Chronic Obstructive Pulmonary Disease (COPD) is an enduring illness that makes it very challenging to breathe. The difficulty comes from damage to the breathing tubes and lungs, which obstruct the airflow - these are radical conditions that deteriorate over time. If you suffer from COPD and disability and this has made it unbearable to work, you might be qualified to receive Social Security benefits.
Severe Chronic Obstructive Pulmonary Disease can qualify for disability benefits. However, you need to get proper medical evidence to support your claim that it’s not just a diagnosis. Sometimes financial difficulty can prevent people from obtaining medical treatment and creating a medical history during this process.
The COPD Disability Listing
To meet the criteria for COPD and disability, the applicant will need to meet the COPD disability listing. The SSA has a listing for several medical conditions that are shared online, and it's known as the "Blue Book.” The manual is used to determine if a particular disability makes you eligible for benefits.
Anyone that meets or closely meets a disability requirement is considered to be medically eligible, and their claim will be approved as long as you are not working enough to surpass the limit for SGA (Substantial Gainful Activity). It does matter if you meet the requirement, SSA will still deny your claim if you are earning enough income.

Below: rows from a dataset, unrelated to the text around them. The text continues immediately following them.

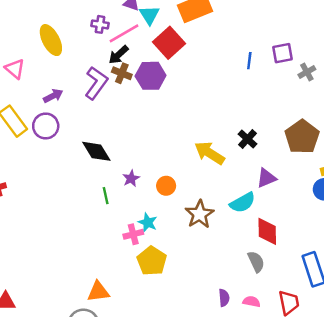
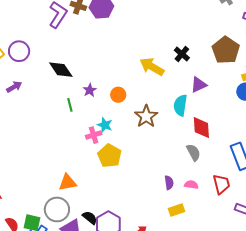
purple arrow: (53, 96) -> (14, 87), moved
cyan semicircle: (243, 203) -> (180, 105), turned 130

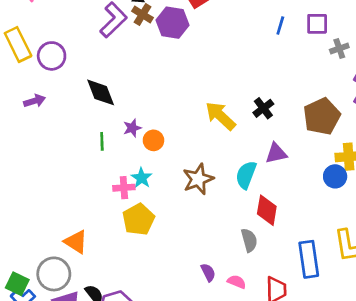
orange circle: (118, 95) -> (153, 140), moved
orange triangle: (68, 182) -> (76, 242), turned 30
purple semicircle: (169, 183) -> (208, 272), turned -32

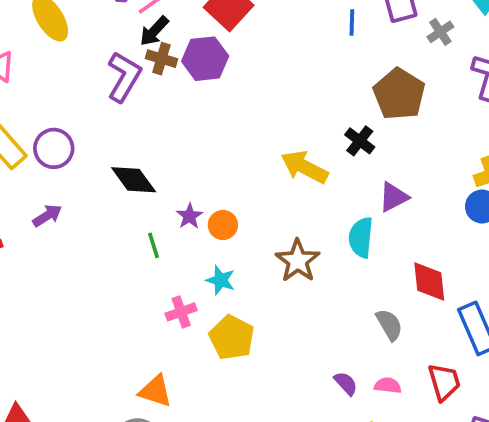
brown pentagon: (322, 116) -> (399, 94), moved
pink cross: (124, 188) -> (181, 312), moved
red diamond: (267, 210) -> (429, 282), moved

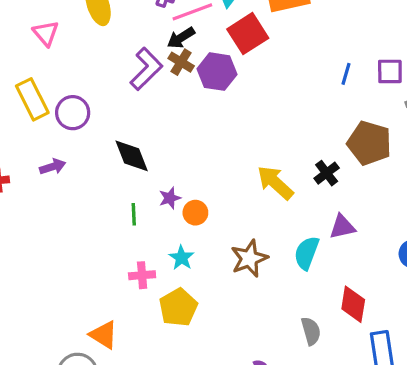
brown pentagon: (399, 94) -> (369, 143), turned -30

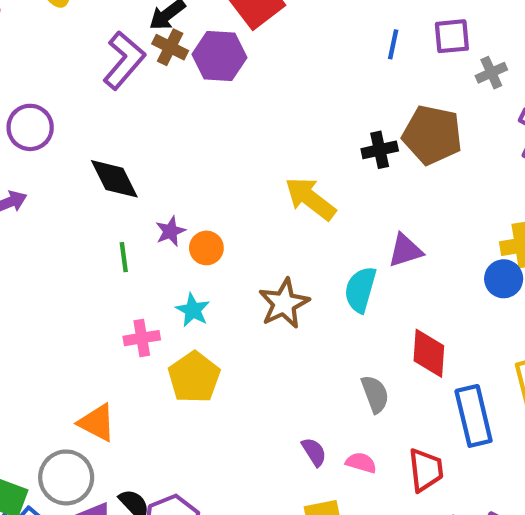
black cross: (327, 173) -> (380, 150), moved, turned 30

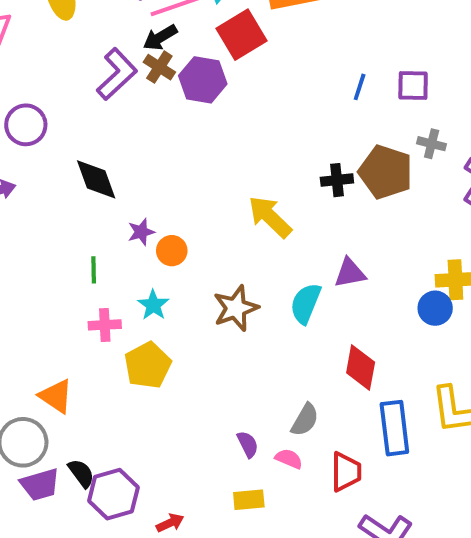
gray cross: (491, 73) -> (432, 144), moved, turned 32
green line: (124, 257) -> (94, 270), moved
gray semicircle: (375, 394) -> (305, 420), moved, turned 44

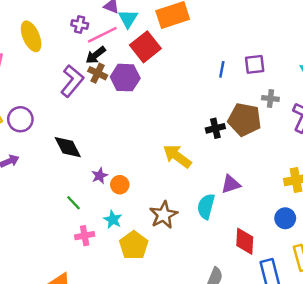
green line: (94, 270) -> (73, 203), turned -35
blue circle: (435, 308) -> (285, 218), moved
yellow pentagon: (148, 365) -> (134, 245), moved

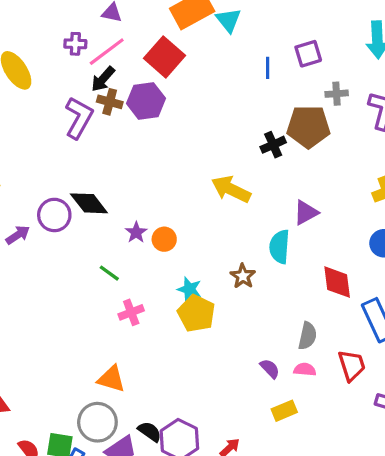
cyan triangle: (128, 19) -> (229, 20), moved
purple circle: (20, 119) -> (54, 215), moved
brown star: (164, 215) -> (243, 276), moved, size x0.7
cyan star: (113, 219) -> (189, 289), moved

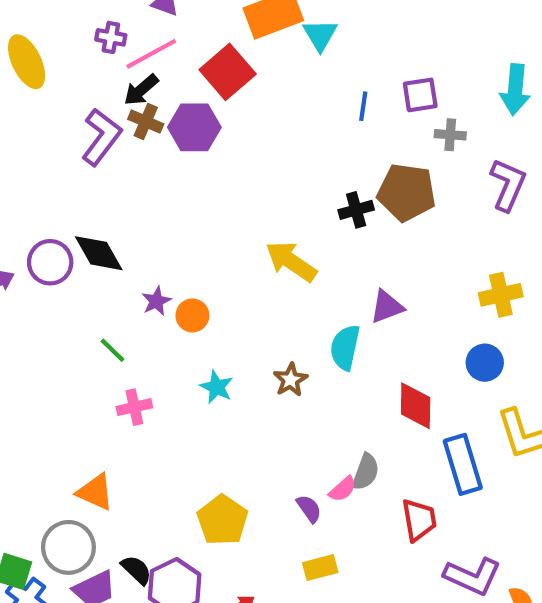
gray cross: (337, 94) -> (450, 135), moved
yellow pentagon: (196, 313) -> (222, 520), moved
pink semicircle: (305, 370) -> (343, 489), moved, turned 125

Medical Evidence Requirements
Ideally, the Social Security Administration wants to see medical evidence of having difficulty breathing, despite adhering to the required treatments. In the case these details are missing in your medical report, SSA can still approve your request if they are certain your breathing has been preventing you from working for a living or earning.

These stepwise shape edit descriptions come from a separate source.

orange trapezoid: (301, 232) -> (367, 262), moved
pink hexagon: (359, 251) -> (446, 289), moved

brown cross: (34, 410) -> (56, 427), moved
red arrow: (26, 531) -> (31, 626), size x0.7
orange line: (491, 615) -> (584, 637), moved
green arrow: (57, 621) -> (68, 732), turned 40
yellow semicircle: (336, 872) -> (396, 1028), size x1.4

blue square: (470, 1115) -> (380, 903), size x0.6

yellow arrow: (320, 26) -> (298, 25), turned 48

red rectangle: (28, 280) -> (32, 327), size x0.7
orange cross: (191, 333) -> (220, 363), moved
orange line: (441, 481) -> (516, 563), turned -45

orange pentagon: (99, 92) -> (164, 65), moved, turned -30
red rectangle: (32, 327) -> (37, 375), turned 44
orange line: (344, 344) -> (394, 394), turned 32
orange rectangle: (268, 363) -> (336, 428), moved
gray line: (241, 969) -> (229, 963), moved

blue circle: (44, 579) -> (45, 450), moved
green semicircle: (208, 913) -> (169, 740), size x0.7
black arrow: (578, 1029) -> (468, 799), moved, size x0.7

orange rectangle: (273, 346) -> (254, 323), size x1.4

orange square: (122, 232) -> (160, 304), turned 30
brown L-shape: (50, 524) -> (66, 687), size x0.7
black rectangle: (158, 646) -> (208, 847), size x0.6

Blood tests and some other medical records can help support your claim that severe chronic obstructive pulmonary disease has affected your daily functioning. Plus, your doctor's notes from physical exams and appointments can also help you build a stronger claim. If you have spent time in the hospital or ER, the Social Security Administration will request these records as well.
Qualifying for Benefit Without Meeting the Criteria
If you don't meet the criteria but still unable to work, there is another way to get approved for benefits exploiting the medical-vocational allowance. A medical-vocational allowance observes the limitations the disability causes you, and if they find it to be valid, the SSA will approve your claim.
To do this, the SSA draws up your Residual Functioning Capacity (RFC) by evaluating your limitations, as well as work history and education. The agency will try to find works you are able to do with your experience. However, since physical activities aggravate lots of symptoms, SSA is more likely to approve your benefit if your work requires physically demanding jobs.
Get the Help of Your Doctor
The Chronic Obstructive Pulmonary Disease listing is one of the most complex disabilities, and you may not understand it if you are not a medical professional. It involves a number of tables that evaluate your breathing capacity as well as your sex, weight, among other factors. With the help of your doctor, you can understand these tables better and likely meet the eligibility requirements.